→ WHAT NEEDS TO BE DONE
Pick each line containing "dedicam" out of the records.

[Saved data entries]
== == ==
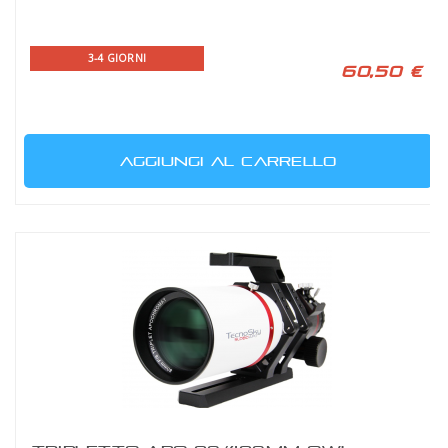
3-4 GIORNI
60,50 €
AGGIUNGI AL CARRELLO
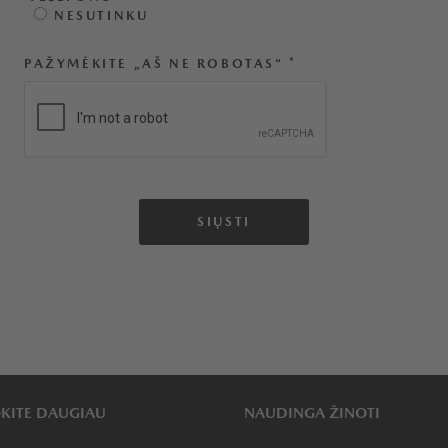
NESUTINKU
PAŽYMĖKITE „AŠ NE ROBOTAS“
*
KITE DAUGIAU
NAUDINGA ŽINOTI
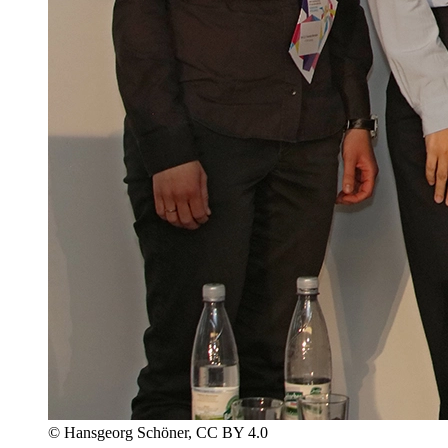
© Hansgeorg Schöner, CC BY 4.0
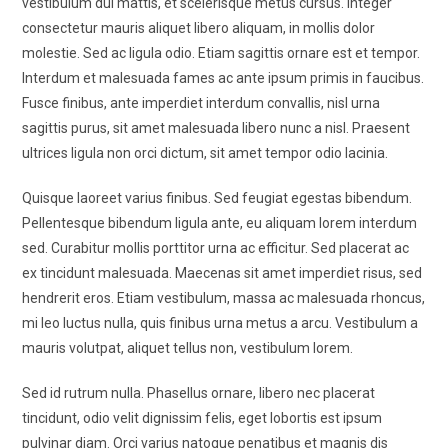
vestibulum dui mattis, et scelerisque metus cursus. Integer
consectetur mauris aliquet libero aliquam, in mollis dolor
molestie. Sed ac ligula odio. Etiam sagittis ornare est et tempor.
Interdum et malesuada fames ac ante ipsum primis in faucibus.
Fusce finibus, ante imperdiet interdum convallis, nisl urna
sagittis purus, sit amet malesuada libero nunc a nisl. Praesent
ultrices ligula non orci dictum, sit amet tempor odio lacinia.
Quisque laoreet varius finibus. Sed feugiat egestas bibendum.
Pellentesque bibendum ligula ante, eu aliquam lorem interdum
sed. Curabitur mollis porttitor urna ac efficitur. Sed placerat ac
ex tincidunt malesuada. Maecenas sit amet imperdiet risus, sed
hendrerit eros. Etiam vestibulum, massa ac malesuada rhoncus,
mi leo luctus nulla, quis finibus urna metus a arcu. Vestibulum a
mauris volutpat, aliquet tellus non, vestibulum lorem.
Sed id rutrum nulla. Phasellus ornare, libero nec placerat
tincidunt, odio velit dignissim felis, eget lobortis est ipsum
pulvinar diam. Orci varius natoque penatibus et magnis dis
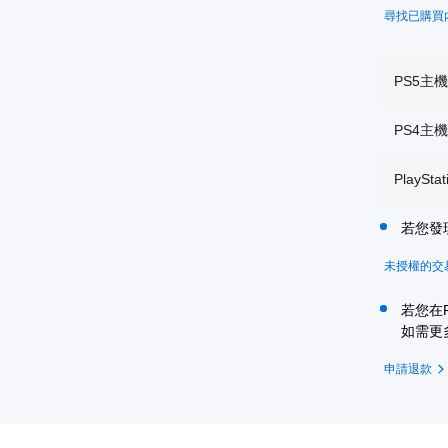
尋找已購買
PS5主
PS4主
PlayS
若您發
未授權的交
若您在P
如需更
申請退款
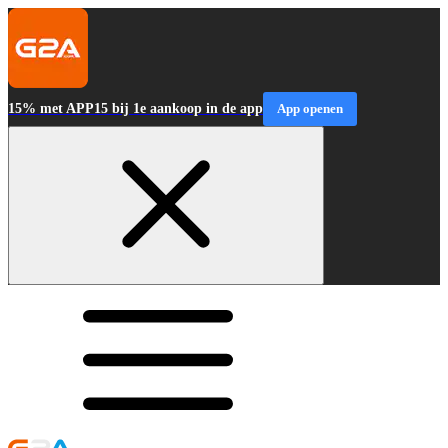
15% met APP15 bij 1e aankoop in de app
App openen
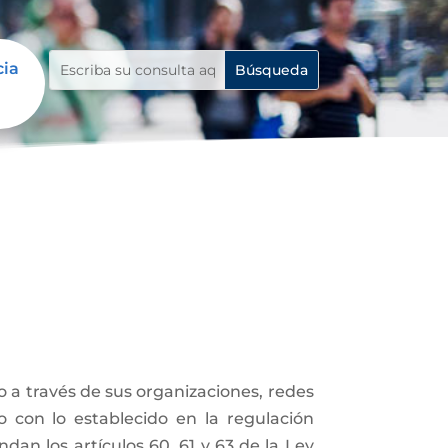
cia
 o a través de sus organizaciones, redes
do con lo establecido en la regulación
ndan los artículos 60, 61 y 63 de la Ley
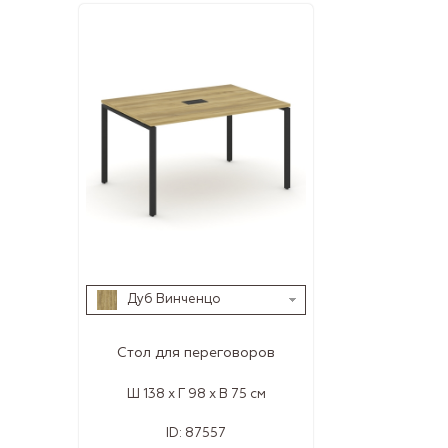
Дуб Винченцо
Стол для переговоров
Ш 138 x Г 98 x В 75 см
ID:
87557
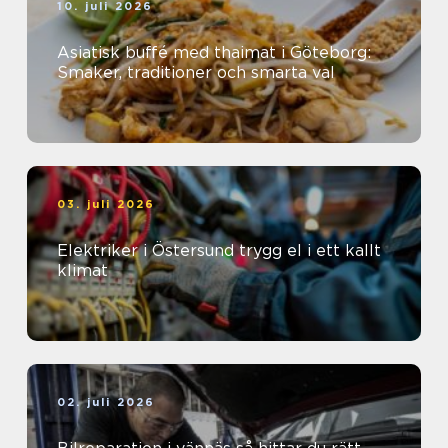
10. juli 2026
Asiatisk buffé med thaimat i Göteborg:
Smaker, traditioner och smarta val
03. juli 2026
Elektriker i Östersund trygg el i ett kallt
klimat
02. juli 2026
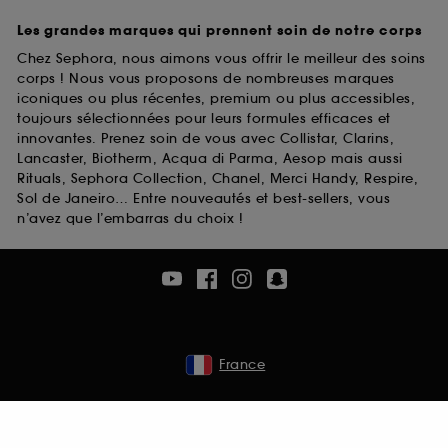
Les grandes marques qui prennent soin de notre corps
Chez Sephora, nous aimons vous offrir le meilleur des soins
corps ! Nous vous proposons de nombreuses marques
iconiques ou plus récentes, premium ou plus accessibles,
toujours sélectionnées pour leurs formules efficaces et
innovantes. Prenez soin de vous avec Collistar, Clarins,
Lancaster, Biotherm, Acqua di Parma, Aesop mais aussi
Rituals, Sephora Collection, Chanel, Merci Handy, Respire,
Sol de Janeiro… Entre nouveautés et best-sellers, vous
n’avez que l’embarras du choix !
France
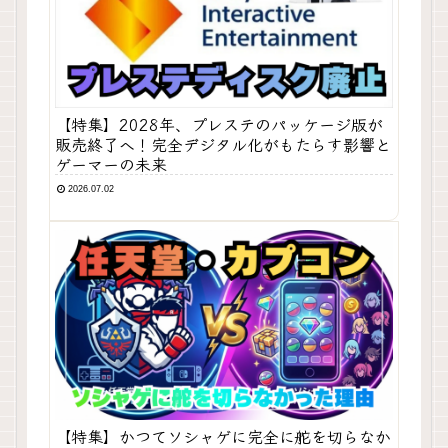
【特集】2028年、プレステのパッケージ版が
販売終了へ！完全デジタル化がもたらす影響と
ゲーマーの未来
2026.07.02
【特集】かつてソシャゲに完全に舵を切らなか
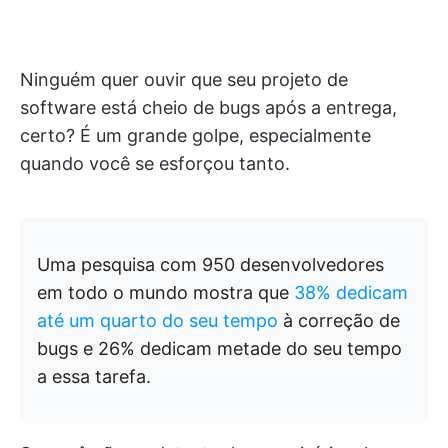
Ninguém quer ouvir que seu projeto de
software está cheio de bugs após a entrega,
certo? É um grande golpe, especialmente
quando você se esforçou tanto.
Uma pesquisa com 950 desenvolvedores
em todo o mundo mostra que
38% dedicam
até um quarto do seu tempo
à correção de
bugs e 26% dedicam metade do seu tempo
a essa tarefa.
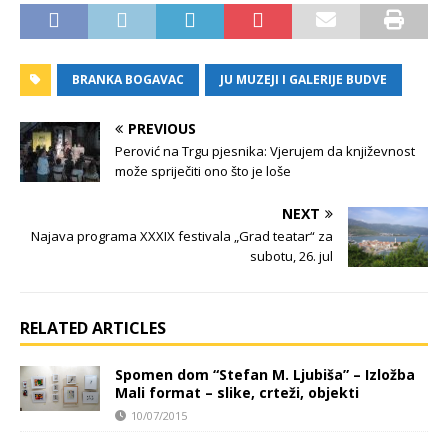
BRANKA BOGAVAC
JU MUZEJI I GALERIJE BUDVE
PREVIOUS
Perović na Trgu pjesnika: Vjerujem da književnost
može spriječiti ono što je loše
NEXT
Najava programa XXXIX festivala „Grad teatar“ za
subotu, 26. jul
RELATED ARTICLES
Spomen dom “Stefan M. Ljubiša” – Izložba
Mali format – slike, crteži, objekti
10/07/2015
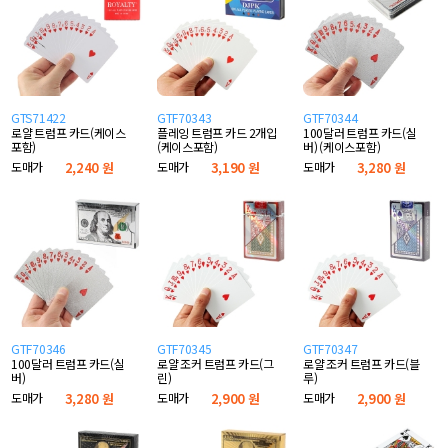
GTS71422
GTF70343
GTF70344
로얄 트럼프 카드(케이스
플레잉 트럼프 카드 2개입
100달러 트럼프 카드(실
포함)
(케이스포함)
버) (케이스포함)
도매가
2,240 원
도매가
3,190 원
도매가
3,280 원
GTF70346
GTF70345
GTF70347
100달러 트럼프 카드(실
로얄 조커 트럼프 카드(그
로얄 조커 트럼프 카드(블
버)
린)
루)
도매가
3,280 원
도매가
2,900 원
도매가
2,900 원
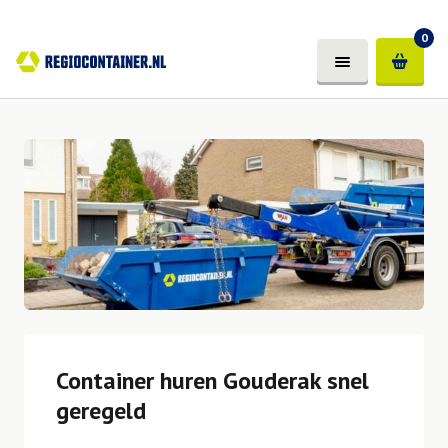
0
Container huren Gouderak snel
geregeld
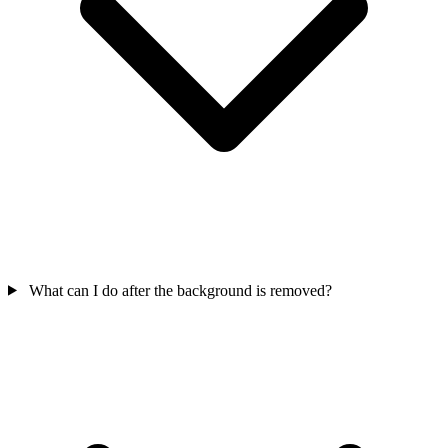
What can I do after the background is removed?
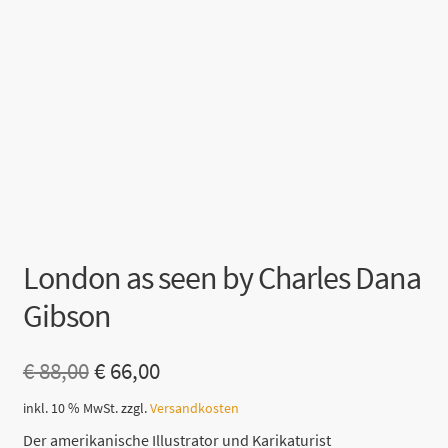
London as seen by Charles Dana
Gibson
Ursprünglicher
Aktueller
€
88,00
€
66,00
Preis
Preis
inkl. 10 % MwSt.
zzgl.
Versandkosten
war:
ist:
Der amerikanische Illustrator und Karikaturist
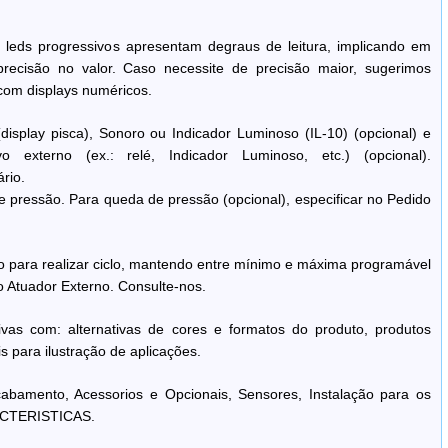
leds progressivos apresentam degraus de leitura, implicando em
recisão no valor. Caso necessite de precisão maior, sugerimos
com displays numéricos.
(display pisca), Sonoro ou Indicador Luminoso (IL-10) (opcional) e
vo externo (ex.: relé, Indicador Luminoso, etc.) (opcional).
rio.
 pressão. Para queda de pressão (opcional), especificar no Pedido
 para realizar ciclo, mantendo entre mínimo e máxima programável
o Atuador Externo. Consulte-nos.
ivas com: alternativas de cores e formatos do produto, produtos
s para ilustração de aplicações.
bamento, Acessorios e Opcionais, Sensores, Instalação para os
ACTERISTICAS.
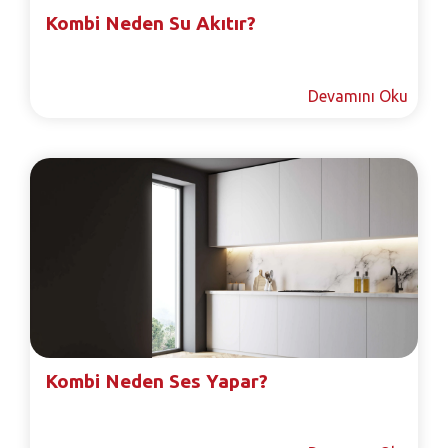
Kombi Neden Su Akıtır?
Devamını Oku
Kombi Neden Ses Yapar?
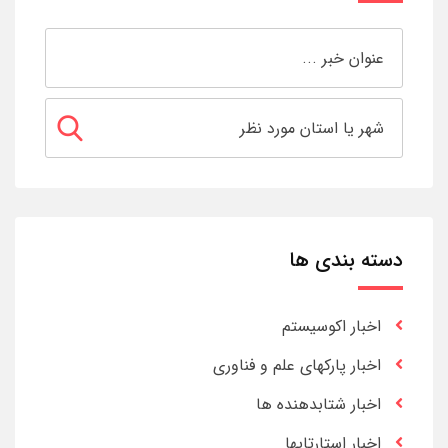
دسته بندی ها
اخبار اکوسیستم
اخبار پارکهای علم و فناوری
اخبار شتابدهنده ها
اخبار استارتاپها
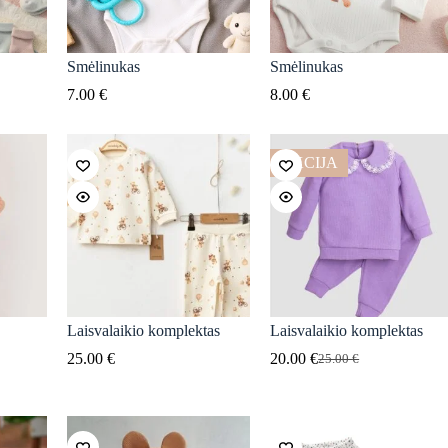
Smėlinukas
Smėlinukas
7.00
€
8.00
€
AKCIJA
Laisvalaikio komplektas
Laisvalaikio komplektas
25.00
€
20.00
€
25.00
€
Original
Current
price
price
was:
is:
25.00 €.
20.00 €.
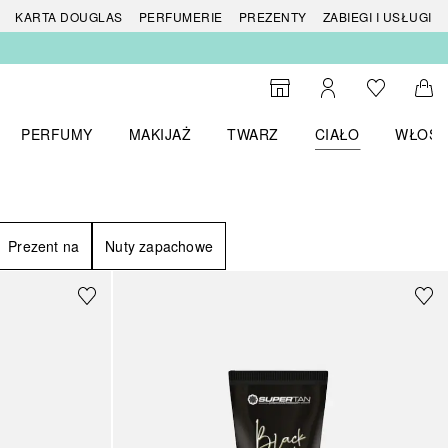
 produktów
KARTA DOUGLAS
PERFUMERIE
PREZENTY
ZABIEGI I USŁUGI
Do listy ży
Do wyszukiwarki
Moje konto
Do 
PERFUMY
MAKIJAŻ
TWARZ
CIAŁO
WŁOSY
menu MARKI
Otwórz menu Perfumy
Otwórz menu Makijaż
Otwórz menu Twarz
Otwórz menu Ciało
Otwórz
Prezent na
Nuty zapachowe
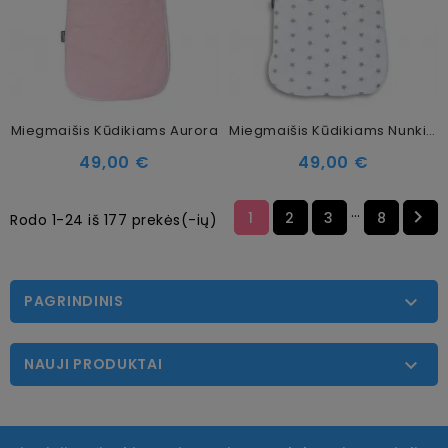
Miegmaišis Kūdikiams Aurora
Miegmaišis Kūdikiams Nunki Star
49,00 €
49,00 €
…

1
2
3
8
Rodo 1-24 iš 177 prekės(-ių)
PAGRINDINIS

NAUJI PRODUKTAI

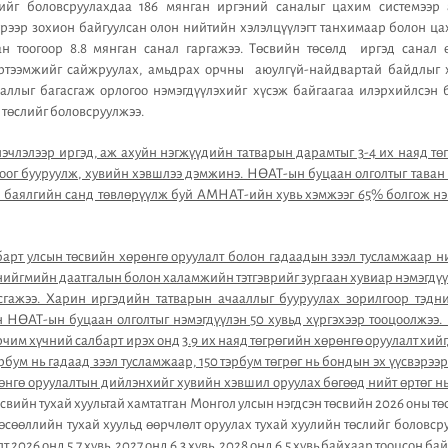
ийг боловсруулахдаа 186 мянган иргэний саналыг цахим системээр 
рээр зохион байгуулсан олон нийтийн хэлэлцүүлэгт танхимаар болон ц
н тоогоор 8.8 мянган санал гаргажээ. Төсвийн төсөлд иргэд санал 
үртээмжийг сайжруулах, амьдрах орчны аюулгүй-найдвартай байдлыг х
ааллыг багасгаж орлогоо нэмэгдүүлэхийг хүсэж байгаагаа илэрхийлсэн
 төслийг боловсруулжээ.
эчлэлээр иргэд, аж ахуйн нэгжүүдийн татварын дарамтыг 3-4 их наяд төг
цоог бууруулж, хувийн хэвшлээ дэмжинэ. НӨАТ-ын буцаан олголтыг таван 
й баялгийн санд төвлөрүүлж буй АМНАТ-ийн хувь хэмжээг 65% болгож нэм
арт улсын төсвийн хөрөнгө оруулалт болон гадаадын зээл тусламжаар ний
нийгмийн даатгалын болон халамжийн тэтгэврийг зургаан хувиар нэмэгдүүл
гажээ. Харин иргэдийн татварын ачааллыг бууруулах зорилгоор тэдний
н НӨАТ-ын буцаан олголтыг нэмэгдүүлэн 50 хувьд хүргэхээр тооцоолжээ. 
чим хүчний салбарт ирэх онд 3.9 их наяд төгрөгийн хөрөнгө оруулалт хийгд
тэрбум нь гадаад зээл тусламжаар, 150 тэрбум төгрөг нь бондын эх үүсвэрэ
өнгө оруулалтын дийлэнхийг хувийн хэвшил оруулах бөгөөд нийт өртөг нь
свийн тухай хуультай хамтатган Монгол улсын нэгдсэн төсвийн 2026 оны тө
өсөөллийн тухай хуульд өөрчлөлт оруулах тухай хуулийн төслийг боловсру
 2026 онд 5,7 хувь, 2027 онд 6,3 хувь, 2028 онд 6,5 хувь байхаар тооцсон ба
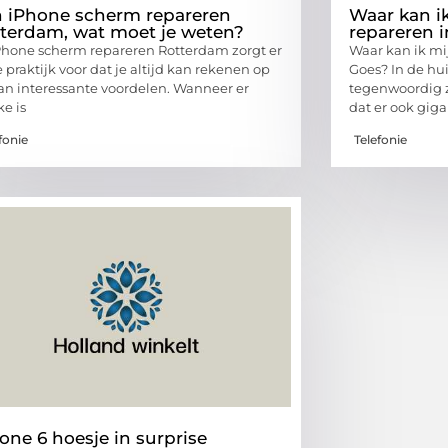
 iPhone scherm repareren
Waar kan i
terdam, wat moet je weten?
repareren 
Phone scherm repareren Rotterdam zorgt er
Waar kan ik mi
e praktijk voor dat je altijd kan rekenen op
Goes? In de hu
van interessante voordelen. Wanneer er
tegenwoordig 
ke is
dat er ook giga
fonie
Telefonie
one 6 hoesje in surprise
== == ==
→ RESPONSE TO THIS TASK
38% dedicam
bugs e 26% dedicam metade do seu tempo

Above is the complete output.